Two days later, a panel of the Court of Appeals for the Fifth Circuit reached a contrary conclusion in a similar case. Carpenters Local Union No. 1846 v. Pratt-Farnsworth, Inc., 690 F. 2d 489 (1982), cert. denied, 464 U. S. 932 (1983). The Fifth Circuit read South Prairie as being limited to the situation in which two claims are initially presented to the Board and only one of them is decided there. In the Fifth Circuit’s view, South Prairie did not preclude a federal court with jurisdiction under § 301 from determining whether a bargaining unit is appropriate, where such a determination was necessary to a resolution of the underlying breach-of-contract issue. Because neither party had petitioned the Board to determine the appropriateness of the bargaining unit in Pratt-Farnsworth, the Fifth Circuit remanded the case to the District Court for consideration of the question. The Court of Appeals found support for this disposition in decisions of this Court upholding the jurisdiction of federal courts under § 301 even in the face of the Board’s exclusive jurisdiction to consider allegations of unfair labor practices. The bargaining unit issue, the Fifth Circuit concluded, was a “collateral issue” that was essential to the determination of a breach-of-contract claim under § 301. Cf. Connell Construction Co. v. Plumbers & Steamfitters, 421 U. S. 616, 626 (1975) (federal courts may decide unfair labor practice questions that emerge as collateral issues under the antitrust laws).

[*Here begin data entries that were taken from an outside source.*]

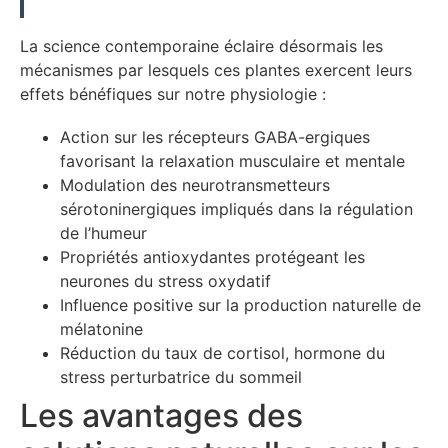
La science contemporaine éclaire désormais les
mécanismes par lesquels ces plantes exercent leurs
effets bénéfiques sur notre physiologie :
Action sur les récepteurs GABA-ergiques
favorisant la relaxation musculaire et mentale
Modulation des neurotransmetteurs
sérotoninergiques impliqués dans la régulation
de l’humeur
Propriétés antioxydantes protégeant les
neurones du stress oxydatif
Influence positive sur la production naturelle de
mélatonine
Réduction du taux de cortisol, hormone du
stress perturbatrice du sommeil
Les avantages des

*890These two decisions are in square conflict. Although the conflict is now limited to two Circuits, these Circuits are very large Circuits indeed, and the issue will surely arise elsewhere. The Eighth Circuit, addressing the narrower question whether a federal court may determine the appropriateness of a bargaining unit under §301 after the Board has made such a determination in a prior administrative proceeding, has read South Prairie broadly, as did the Ninth Circuit in this case. Local Union 204 of International Brotherhood of Electrical Workers, Affiliated with AFL-CIO v. Iowa Electric Light and Power Co., 668 F. 2d 413 (1982). The Eighth Circuit drew the line “between those cases where the district court has jurisdiction under section 301 and those in which it does not” by “examining the major issues to be decided as to whether they can be characterized as primarily representational or primarily contractual.” Id., at 419. It characterized the determination of an appropriate bargaining unit as a representational question committed to the jurisdiction of the Board.
I would grant certiorari to resolve the conflict between the Fifth and Ninth Circuits, and to avert the wider conflict that will likely arise in the wake of these inconsistent decisions.